The Sentry continued to be a supporting character in Bendis' Marvel saga, up to the storyline "Dark Reign." Some backstory: During Warren Ellis' "Thunderbolts," he made Norman Osborn/the Green Goblin the leader of the team (Ellis wrote Norman as a "Donald Rumsfeld-like public government official").

During Bendis' crossover event "Secret Invasion," Osborn becomes a hero by killing the Skrull Queen Veranke and is handed the keys to the U.S. intelligence apparatus over a disgraced Nick Fury and Tony Stark. He disbands SHIELD, creating a new agency called HAMMER from its remains, and builds his own Avengers team. Several of the recruits are from Thunderbolts: Captain Marvel (Moonstone), Spider-Man (Venom), Hawkeye (Bullseye), with Osborn himself as the Iron Patriot. Other members are the God of War Ares, Wolverine's son Daken in his father's costume, and Noh-Varr (from the Marvel Knights series "Marvel Boy"). Of the main Avengers, Osborn only manages to recruit Sentry to his team.

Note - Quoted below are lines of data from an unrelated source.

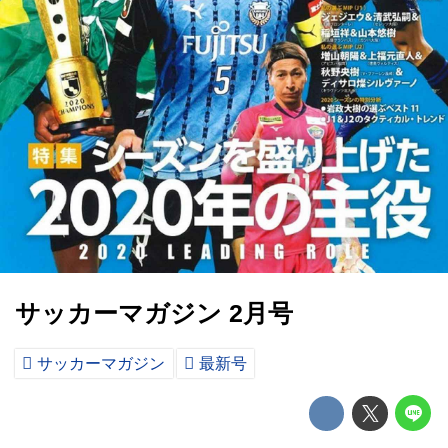
サッカーマガジン 2月号
サッカーマガジン
最新号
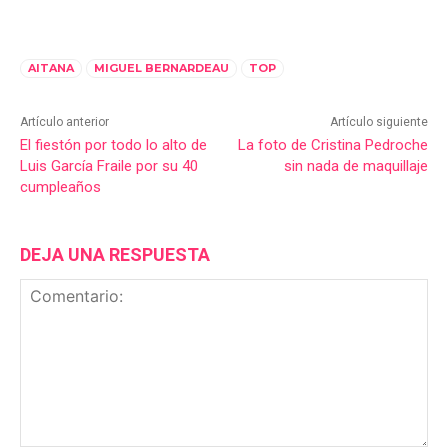
AITANA
MIGUEL BERNARDEAU
TOP
Artículo anterior
Artículo siguiente
El fiestón por todo lo alto de
La foto de Cristina Pedroche
Luis García Fraile por su 40
sin nada de maquillaje
cumpleaños
DEJA UNA RESPUESTA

This team's story is chronicled in Bendis and Mike Deodato's series "Dark Avengers." Even without reading the greater context, "Dark Avengers" is a fun series. Bendis' gift for dialogue shines because the characters are all irritable scumbags who can barely stand working together, leading to plenty of charged back and forth. Deodato's art and paneling also sing with Bendis' decompressed rhythm; the dialogue boxes elegantly flow down or across panels, never looking crowded even though there is a surplus of text.

The Sentry under Siege

"Dark Avengers" was a "Thunderbolts" series in the clothing of the Avengers — and offers the greatest clues of how the MCU may use the Sentry. Issue #3 opens with a flashback of Norman helping Reynolds with his still-present mental issues. After all, the Green Goblin has experience managing a split personality. It's not out of empathy, though. Norman wants the Sentry as a human weapon he can control; "Dark Avengers" shows how Norman is playing with a time bomb by doing this. This culminates in the event series "Siege," when Osborn unleashes Sentry on Asgard.

Bendis played around with the Sentry's origin too, rewriting Reynolds' past so he was a drug addict who got his powers because he found the serum during a break-in. As for The Void? The story suggests that it's literally the Biblical Angel of Death possessing Robert. This fits with the villainous turn the Sentry makes in "Siege," but it also reflects how the character and his history were left too messy by endless revisions.

How Sentry fits into Thunderbolts

The mission in adapting the Sentry should be distillation. I don't picture the MCU getting as meta with its depiction of Sentry as his introductory series or "New Avengers" did; a 2-hour blockbuster ensemble is packed enough as is. Plus, the MCU is already dealing with problems of over-complication. Rewriting its own history so the Sentry was there the whole time and everyone forgot? That's a whole other headache that should stay in the comics.

Rather, I'd say look to "Dark Avengers," perhaps with Valentina Allegra De Fontaine (Julia Louis-Dreyfus) taking Osborn's role as the manipulator. She's been set up as the MCU's own Amanda Waller and we know from the "Suicide Squad" films how Waller's attempts at playing with (superpowered) fire blow up in her face. For Val and the Thunderbolts, that explosion would be The Void.

Whatever the direction of the character, Steven Yeun is a great actor and he's even got experience playing a superhero thanks to "Invincible." An everyman with a darker side is exactly the kind of role he excels at — see this year's "Beef" where he played a depressed, struggling contractor pulled into a feud, and the Korean thriller "Burning," where he played a charming serial killer. If Marvel wants an actor who can pull off the well-meaning but unstable Sentry and the pure-evil Void, Yeun is it.

"Thunderbolts" is scheduled for theatrical release on July 25, 2025.